Companies like Ikea and American Honda have strengthened their governance playbooks in the past couple of years as AI roadmaps take shape. Incoming regulations, such as the European Union’s AI Act, are also requiring businesses to deploy guardrails as they move forward with adoption.
By next year, Gartner predicts enterprise spending will spike by more than 15% due to the amount of resources needed to secure AI, including access management and governance enforcement.

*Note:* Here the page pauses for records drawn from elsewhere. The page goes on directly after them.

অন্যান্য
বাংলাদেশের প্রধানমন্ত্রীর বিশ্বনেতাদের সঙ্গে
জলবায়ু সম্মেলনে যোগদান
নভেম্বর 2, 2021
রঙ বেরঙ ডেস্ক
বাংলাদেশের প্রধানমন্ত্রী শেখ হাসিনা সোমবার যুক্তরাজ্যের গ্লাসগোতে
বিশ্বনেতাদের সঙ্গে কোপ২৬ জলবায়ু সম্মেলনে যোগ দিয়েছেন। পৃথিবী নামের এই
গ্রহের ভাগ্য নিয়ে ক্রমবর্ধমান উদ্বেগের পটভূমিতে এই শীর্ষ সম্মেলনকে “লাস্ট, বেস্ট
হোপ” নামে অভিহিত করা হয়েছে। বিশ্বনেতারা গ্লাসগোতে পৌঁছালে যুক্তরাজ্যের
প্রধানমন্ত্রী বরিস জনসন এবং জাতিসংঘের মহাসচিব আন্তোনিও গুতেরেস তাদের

As AI agents gain enterprise traction, workers worry about the technology’s reliability, too. More than 1 in 3 employees said AI-produced work is not on par with their own, according to a Pegasystems analysis published in February.
Vendors have tried to bridge the gap between what enterprises need and what the tools can provide. Services that ground AI tools in enterprise data have proliferated, enabling better customization and more accurate results.
Smaller, task-specific models have also become more popular and are set to gain further adoption as CIOs look to minimize model errors. Gartner predicts enterprises will use small models three times more than general-purpose LLMs by 2027.
“The variety of tasks in business workflows and the need for greater accuracy are driving the shift towards specialized models fine-tuned on specific functions or domain data,” Sumit Agarwal, VP analyst at Gartner, said of the prediction in an April announcement.
Enterprise expectations of what vendors should provide will only continue. By 2028, 2 in 5 CIOs will demand vendors offer the capability to autonomously track, manage and contain the results of AI agent actions, according to Gartner.